Scenes were shot. Again. Again. Days of shooting. Not great shots. The actors said it was the moon, the stars, the time of year, the ghosts from Scooby-Doo.
Without Carlos things happened.
Ivey, who played the diner owner, wore a pale pink lipstick, and then it was a darker mauve. One day she had a long red welt running up her arm. She would say, when asked, that it was a cat. Ivey would not say that it was her husband, come to visit during the filming, and she wouldn't say that it was a fight and that she had scratched herself along a wall after he pushed her. She was in love and that wouldn't do at all.
In earlier shots, Vera, the waitress, had a pencil in hand and one tucked behind her ear. Later, the pencil behind the ear was missing; it had fallen somewhere, along with crumbs from a blueberry muffin she ate during a break even though she was on a low carb diet.
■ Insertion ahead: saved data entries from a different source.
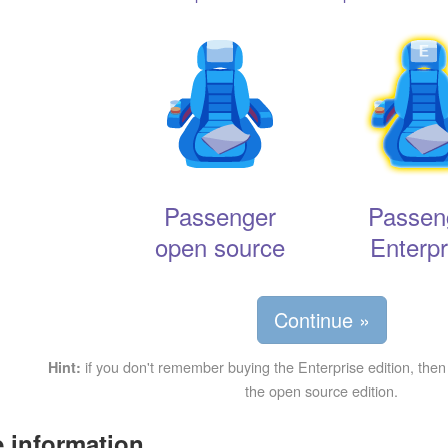
Passenger
Passen
open source
Enterpr
Continue »
if you don't remember buying the Enterprise edition, then
Hint:
the open source edition.
 information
When Vera asked, "What can I get you?" Emilio sipped from his water glass. In some shots, he was empty-handed when he said the line, "But there is only you" to Yvette, the woman sitting across from him. In some shots the water glass was full. In some it was half empty. Emilio complained that he thought the water tasted metallic, that someone was trying to poison him, though the food service folks said the water was bottled.
Julia, the director, who also wrote and starred in the film, looked on the verge of weeping. She did not have a huge budget. She had vision and drive but not enough backing, she said to the hair stylist.
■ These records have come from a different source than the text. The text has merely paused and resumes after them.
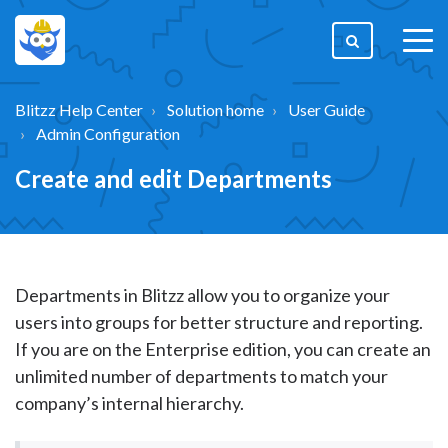
togg
men
Blitzz Help Center
Solution home
User Guide
Admin Configuration
Create and edit Departments
Departments in Blitzz allow you to organize your
users into groups for better structure and reporting.
If you are on the Enterprise edition, you can create an
unlimited number of departments to match your
company’s internal hierarchy.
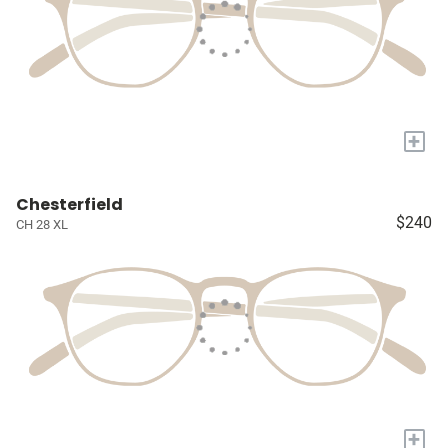
+
Chesterfield
$240
CH 28 XL
+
Billy, the hair stylist, was young and handsome and in love with Emilio. He wanted to do a good job, but he disliked Yvette, who was playing the new girlfriend. People assumed that off the set, Yvette was having an affair with Emilio—the way she fawned, the way she sat with her knee touching his even though the script did not direct her to. If asked, Billy would say it was not intentional, the awkward switch of the part in Yvette's hair—right side on Tuesday, left on Wednesday—but people would still wonder.
Frank, Billy's lover, who helped get Billy the job, was the wardrobe coordinator, and he didn't like the way Billy looked at Emilio. He knew a crush when he saw one, and he was so busy complaining about it to Vera in between takes, that he overlooked certain details. Emilio's shirt was unbuttoned two buttons in some scenes, three in others. There were sunglasses tucked in his shirt pocket. Sometimes.
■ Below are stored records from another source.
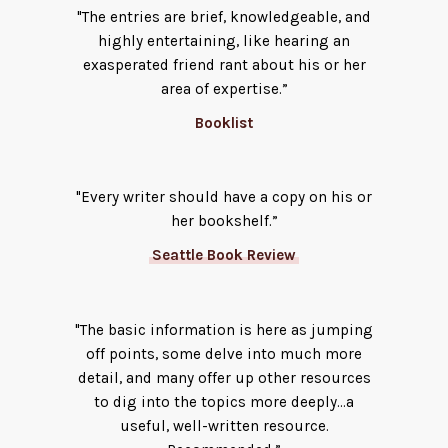
"The entries are brief, knowledgeable, and
highly entertaining, like hearing an
exasperated friend rant about his or her
area of expertise.”
Booklist
"Every writer should have a copy on his or
her bookshelf.”
Seattle Book Review
"The basic information is here as jumping
off points, some delve into much more
detail, and many offer up other resources
to dig into the topics more deeply…a
useful, well-written resource.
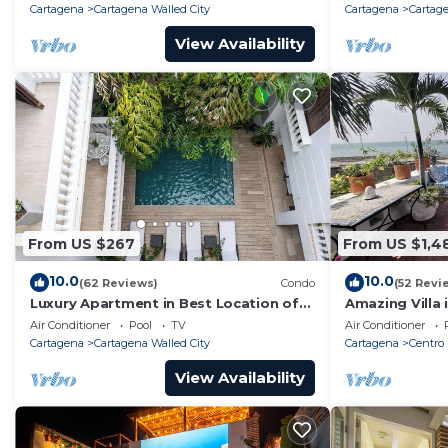
Cartagena
Cartagena Walled City
Cartagena
Cartage
View Availability
From US $267
From US $1,4
10.0
10.0
(62 Reviews)
Condo
(52 Revi
Luxury Apartment in Best Location of
Amazing Villa 
Old City with Rooftop City Views and
front-sunset- 
Air Conditioner
Pool
TV
Air Conditioner
Pool
Cartagena
Cartagena Walled City
Cartagena
Centro
View Availability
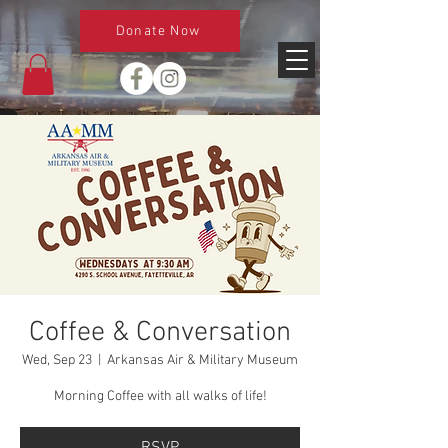
Donate Now
Coffee & Conversation
Wed, Sep 23
  |  
Arkansas Air & Military Museum
Morning Coffee with all walks of life!
RSVP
There were other issues too.
The clock wasn't reset and time didn't match so that when Julia entered the diner, strode over to Emilio and Yvette and said, "You left home six weeks ago and here you are?" it was 10:37 on the clock on the wall and it was 4:20 when she strode out after slapping Emilio with her purse. Too long to be in Ivey's Diner, even if the peach cobbler was the best in town.
There was mustard on the table and then there wasn't. The flowers by the diner door were blooming on Tuesday and drooping by late Wednesday afternoon.
Things happened. Continuity was lost. Each take did not match the previous one. The actors had anxiety attacks, the director had a migraine, the cameraman's teenage daughter was in drug rehab.
A countertop with three dishes, a countertop swept clean. Details some moviegoers would later catch. They would chuckle and feel smart and post comments on websites.
What they wouldn't pinpoint, or mention, because they did not know, was this: the human heart could not be held to continuity. It did what it wanted.
Julia had a postcard from Carlos hidden in a dresser drawer. It was addressed to the cast and crew of Emilio's Girls. On the front was a rainforest scene. His note on the back said many things and mentioned the sighting of a rufous motmot. Julia read his cramped writing almost daily. She fanned her tears with the postcard until it warped and crinkled. No matter.
She knew the words by heart. They never changed.